#scuola #dimensionamento Cosa succede adesso nel Lazio? Articolo di Repubblica

La Pisana è a un bivio
congelare il piano o andare avanti

Gli scenari possibili dopo la bocciatura del piano. Tutto come prima oanno in stand-by? Genitori edocenti fra dubbi eansie

di SARA GRATTOGGI

La domanda che tutti si pongono, a cominciare dai genitori, è: “E ora cosa succederà?”. Gli scenari che si aprono, dopo la sentenza della Consulta, sono essenzialmente due. Il più probabile, vista la posizione della Regione, è che l’attuale piano di dimensionamento  –  e cioè quello approvato lo scorso febbraio  –  resti in vigore, senza subire modifiche: “Se decidessimo di rifarlo da capo o di bloccarlo a questo punto dell’anno, le scuole rischierebbero di non aprire a settembre perché gli organici sono già stati definiti sulla base degli istituti comprensivi da noi creati” spiega l’assessore regionale all’Istruzione Gabriella Sentinelli.

E anche le voci che giungono dal dicastero di viale Trastevere sembrano confermare quest’ipotesi: l’immensa macchina organizzativa ministeriale, che muove circa un milione di docenti in tutta Italia, viene paragonata a una portaerei, che ha bisogno di un largo anticipo per effettuare le proprie manovre e garantire così il regolare svolgimento dell’anno. Resta aperta, però, la possibilità di apportare modifiche al piano di dimensionamento da parte della Regione entro il 31 dicembre 2012. Modifiche che però entrerebbero in vigore da settembre 2013.
Ma agli istituti questo non basta ed è per questo che propendono per

la seconda possibilità: e cioè quella che il piano venga bloccato o almeno “congelato” per un anno, in attesa di una ridefinizione dei criteri concertata a livello regionale con il territorio.
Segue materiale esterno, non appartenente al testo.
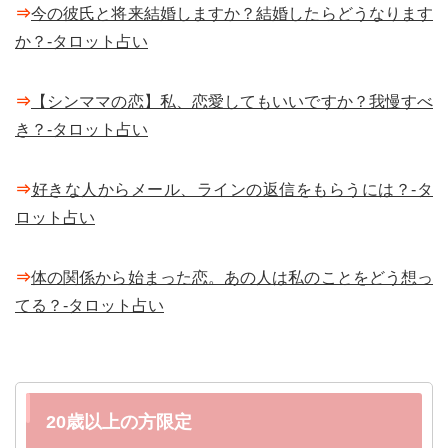
⇒
今の彼氏と将来結婚しますか？結婚したらどうなります
か？-タロット占い
⇒
【シンママの恋】私、恋愛してもいいですか？我慢すべ
き？-タロット占い
⇒
好きな人からメール、ラインの返信をもらうには？-タ
ロット占い
⇒
体の関係から始まった恋。あの人は私のことをどう想っ
てる？-タロット占い
20歳以上の方限定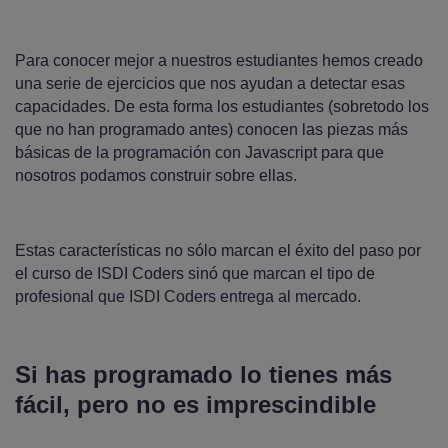
Para conocer mejor a nuestros estudiantes hemos creado
una serie de ejercicios que nos ayudan a detectar esas
capacidades. De esta forma los estudiantes (sobretodo los
que no han programado antes) conocen las piezas más
básicas de la programación con Javascript para que
nosotros podamos construir sobre ellas.
Estas características no sólo marcan el éxito del paso por
el curso de ISDI Coders sinó que marcan el tipo de
profesional que ISDI Coders entrega al mercado.
Si has programado lo tienes más
fácil, pero no es imprescindible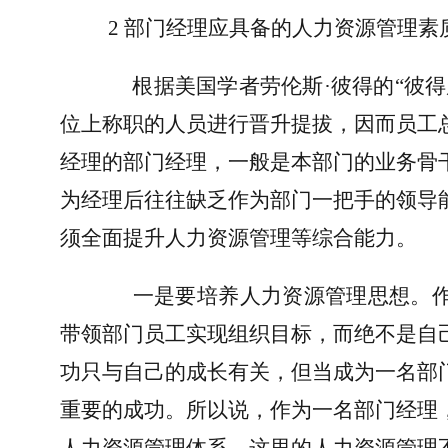
2 
部门经理应具备的人力资源管理素
根据美国学者劳伦斯
·
彼得的“彼
位上称职的人员进行晋升提拔，因而员工
经理的部门经理，一般是本部门的业务骨
为经理后往往缺乏作为部门一把手的领导
须全面提升人力资源管理等综合能力。
一是要培养人力资源管理思想。
带领部门员工实现组织目标，而绝不是自
功只与自己的成长有关，但当成为一名部
重要的成功。所以说，作为一名部门经理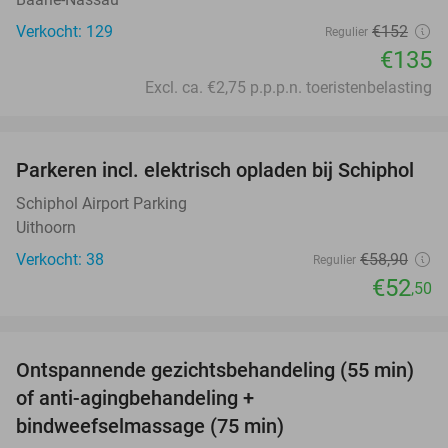
Verkocht: 129
€152
Regulier
€135
Excl. ca. €2,75 p.p.p.n. toeristenbelasting
favorite_border
Parkeren incl. elektrisch opladen bij Schiphol
11%
Schiphol Airport Parking
Uithoorn
Verkocht: 38
€58
,90
Regulier
€52
,50
favorite_border
Ontspannende gezichtsbehandeling (55 min)
63%
of anti-agingbehandeling +
bindweefselmassage (75 min)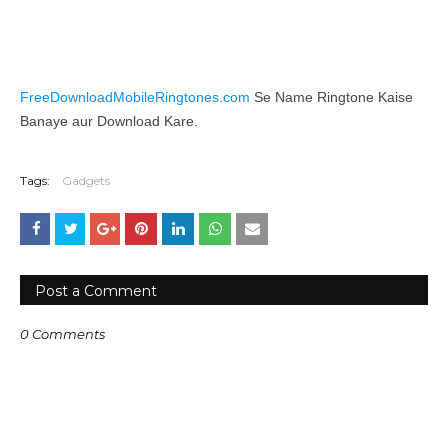
FreeDownloadMobileRingtones.com
Se Name Ringtone Kaise
Banaye aur Download Kare.
Tags:
Gadgets
Post a Comment
0 Comments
L’associazione scuole autonome del Lazio (Asal) invoca, infatti, “l’immediata cancellazione del piano”. “La sentenza della Consulta rende finalmente ragione a quanti, come noi, avevano espresso una posizione contraria all’irragionevole innalzamento della soglia minima di alunni per le istituzioni scolastiche del primo ciclo, passata da 500 a 1000 alunni, senza prevedere alcuna soglia massima” scrive l’Asal.

“Ci aspettiamo ora  –  conclude la nota  –  che la Regione recepisca in tutta la sua radicalità quanto espresso dalla Corte, azzerando totalmente questo sciagurato dimensionamento”. Per Giuseppe Fusacchia, presidente dell’associazione, “sarebbe possibile rivedere gli organici, magari “congelando” per un anno la mobilità dei docenti: un disagio, certo, ma non paragonabile ai danni che causerà il dimensionamento, mentre per le iscrizioni degli alunni il problema sarebbe facilmente risolvibile, perché i plessi fisici che frequenteranno sono gli stessi degli anni scorsi”.